Myers and colleagues generated massive neocortical transcriptome data sets for a set of unrelated elderly neurologically and neuropathologically normal humans and from confirmed late onset Alzheimer's disease patients (LOAD, n = 187 normal and 176 LOAD cases, see DOI:10.1016/j.ajhg.2009.03.011 for detail). They used an Illumina Sentrix Bead array (HumanRef-8) that measures expression of approximately 19,730 curated RefSeq sequences (Human Build 34).
Case identifiers: All case identifiers (IDs) in GeneNetwork begin with a capital C followed by a six digit GEO identifier, followed by the sex and age in years. Non-Alzheimer cases are labeled with the suffix letter N: C225652M85N. Alzheimer cases are labeled with the suffix letter A: C388217F97A.
Data were initially downloaded from the NCBI GEO archive under the experiment ID GSE15222. All data were generated using the Illumina HumanRef-8 expression BeadChip (GPL2700) v2 Rev0. This data set in GeneNetwork includes data for 24,354 probes. We have realigned the 50-mer sequences by BLAT to the latest version of the human genome (Feb 2009, hg19) and reannotated the array (August 2009). The annotation in GN will differ from that provided in GEO for this platform. We were unable to obtain 50-mer sequences for several thousand probes (e.g., HTT), and these probes have therefore not been realigned to the human genome.
The GEO data set was processed by Myers and colleagues using Illumina's Rank Invariant transform. We performed a series of QC and renormalization steps to the data to allow more facile comparison to other data sets in GeneNetwork. In brief, data is log2 transformed. We recentered each array to a mean expression of 8 units and a standard deviation of 2 units (2z + 8 transform). The values are therefore modified z scores and each unit represents roughly a two-fold difference in expression. Average expression across all 363 cases range from a low of 6 units (e.g., SYT15) to a high of 19 units for ARSK. APOE has an average expression of 15 units and APP has an average expression of 11.5 units.. The distribution is far from normal with a great excess of measurements of genes with low to moderate expression clustered between 6.5 and 8.5 units.

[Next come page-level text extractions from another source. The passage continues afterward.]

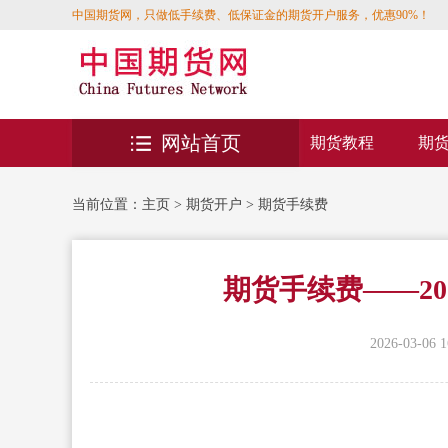
中国期货网，只做低手续费、低保证金的期货开户服务，优惠90%！
网站首页
期货教程
期
当前位置：
主页
>
期货开户
>
期货手续费
期货手续费——2
2026-03-06 1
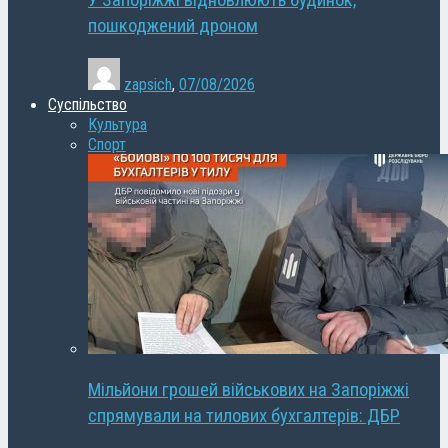
У Запоріжжі відновлюють будинок,
пошкоджений дроном
zapsich
,
07/08/2026
Суспільство
Культура
Спорт
Мільйони грошей військових на Запоріжжі
спрямували на тилових бухгалтерів: ДБР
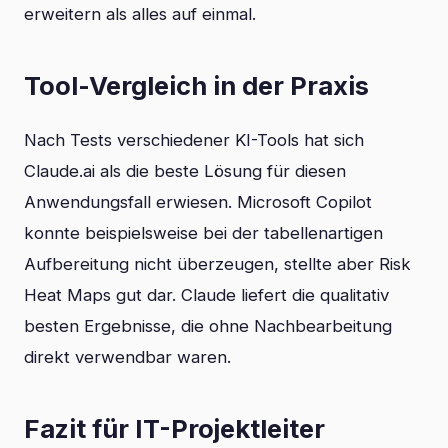
erweitern als alles auf einmal.
Tool-Vergleich in der Praxis
Nach Tests verschiedener KI-Tools hat sich
Claude.ai als die beste Lösung für diesen
Anwendungsfall erwiesen. Microsoft Copilot
konnte beispielsweise bei der tabellenartigen
Aufbereitung nicht überzeugen, stellte aber Risk
Heat Maps gut dar. Claude liefert die qualitativ
besten Ergebnisse, die ohne Nachbearbeitung
direkt verwendbar waren.
Fazit für IT-Projektleiter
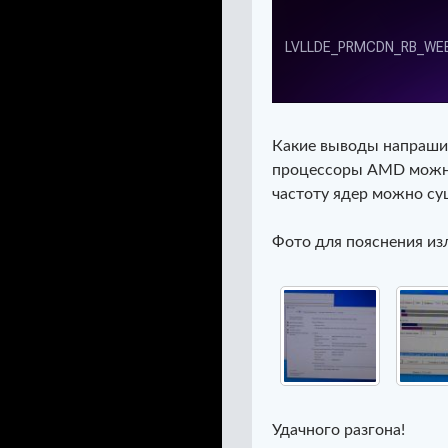
Какие выводы напрашив
процессоры AMD можно 
частоту ядер можно су
Фото для пояснения из
Удачного разгона!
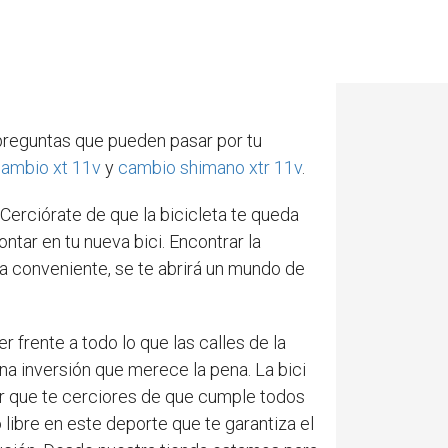
 preguntas que pueden pasar por tu
ambio xt 11v
y
cambio shimano xtr 11v
.
Cerciórate de que la bicicleta te queda
tar en tu nueva bici. Encontrar la
la conveniente, se te abrirá un mundo de
 frente a todo lo que las calles de la
na inversión que merece la pena. La bici
jor que te cerciores de que cumple todos
 libre en este deporte que te garantiza el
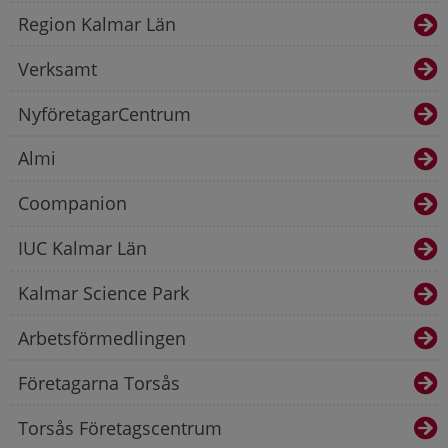
Region Kalmar Län
Verksamt
NyföretagarCentrum
Almi
Coompanion
IUC Kalmar Län
Kalmar Science Park
Arbetsförmedlingen
Företagarna Torsås
Torsås Företagscentrum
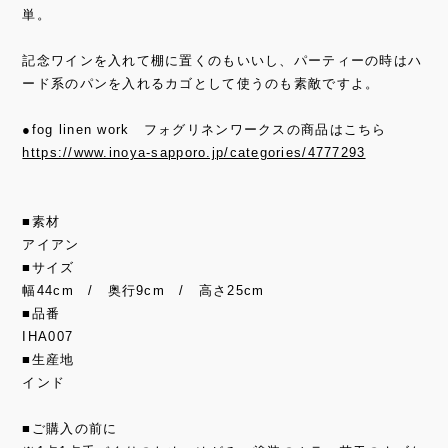
単。
記念ワインを入れて棚に置くのもいいし、パーティーの時はハ
ード系のパンを入れるカゴとして使うのも素敵ですよ。
●fog linen work フォグリネンワークスの商品はこちら
https://www.inoya-sapporo.jp/categories/4777293
■素材
アイアン
■サイズ
幅44cm / 奥行9cm / 高さ25cm
■品番
IHA007
■生産地
インド
■ご購入の前に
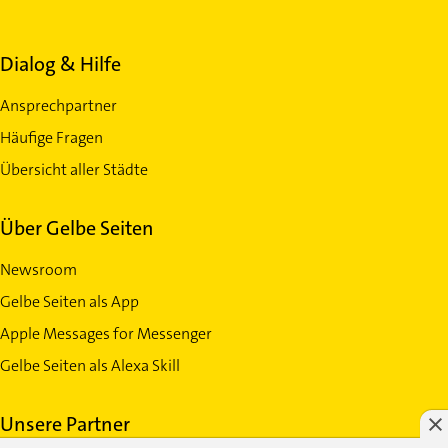
Dialog & Hilfe
Ansprechpartner
Häufige Fragen
Übersicht aller Städte
Über Gelbe Seiten
Newsroom
Gelbe Seiten als App
Apple Messages for Messenger
Gelbe Seiten als Alexa Skill
Unsere Partner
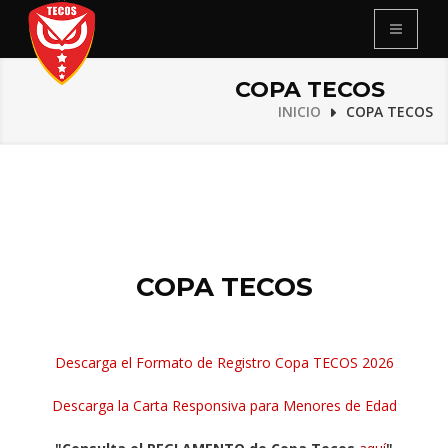
COPA TECOS
INICIO
COPA TECOS
COPA TECOS
Descarga el Formato de Registro Copa TECOS 2026
Descarga la Carta Responsiva para Menores de Edad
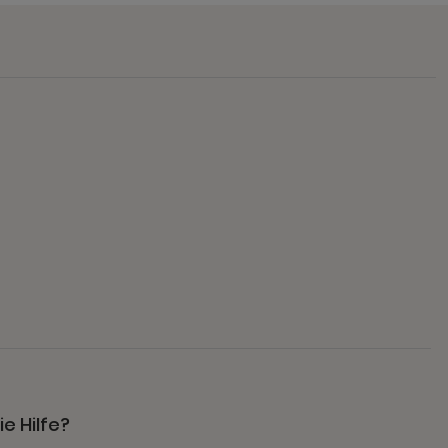
e Hilfe?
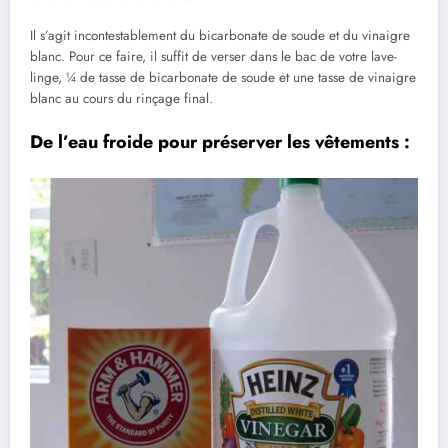
Il s’agit incontestablement du bicarbonate de soude et du vinaigre
blanc. Pour ce faire, il suffit de verser dans le bac de votre lave-
linge, ¼ de tasse de bicarbonate de soude et une tasse de vinaigre
blanc au cours du rinçage final.
De l’eau froide pour préserver les vêtements :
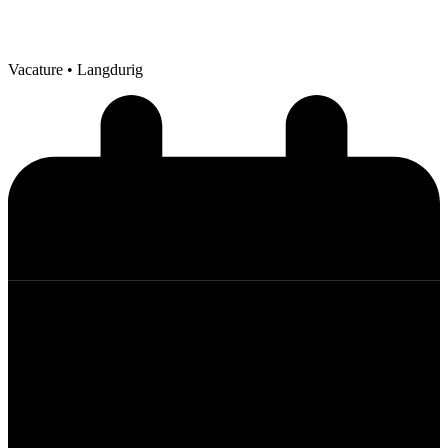
Vacature
• Langdurig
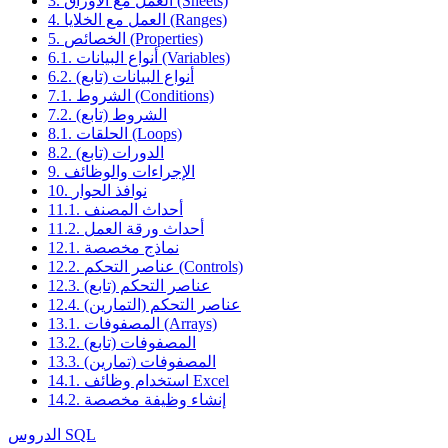
3. العمل مع الأوراق (Sheets)
4. العمل مع الخلايا (Ranges)
5. الخصائص (Properties)
6.1. أنواع البيانات (Variables)
6.2. أنواع البيانات (تابع)
7.1. الشروط (Conditions)
7.2. الشروط (تابع)
8.1. الحلقات (Loops)
8.2. الدورات (تابع)
9. الإجراءات والوظائف
10. نوافذ الحوار
11.1. أحداث المصنف
11.2. أحداث ورقة العمل
12.1. نماذج مخصصة
12.2. عناصر التحكم (Controls)
12.3. عناصر التحكم (تابع)
12.4. عناصر التحكم (التمارين)
13.1. المصفوفات (Arrays)
13.2. المصفوفات (تابع)
13.3. المصفوفات (تمارين)
14.1. استخدام وظائف Excel
14.2. إنشاء وظيفة مخصصة
الدروس SQL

A small number of arrays (n = 6, GSM226040, GSM226041, GSM226042, GSM226044, GSM226045, GSM226046) had a different distribution from the great majority of other arrays. This was probably due to a batch processing effect. Members of this minority group belonged to both normal and LOAD cases. This putative batch effect has been eliminated in the GeneNetwork rendition of the Myers data. To eliminate the putative batch effect, we simply computed a mean offset for each probe in the "minority set" relative to the remaining "majority set" and added or subtracted this offset to force the mean of each probe in the minority set to conform to mean of the same probe in the majority set.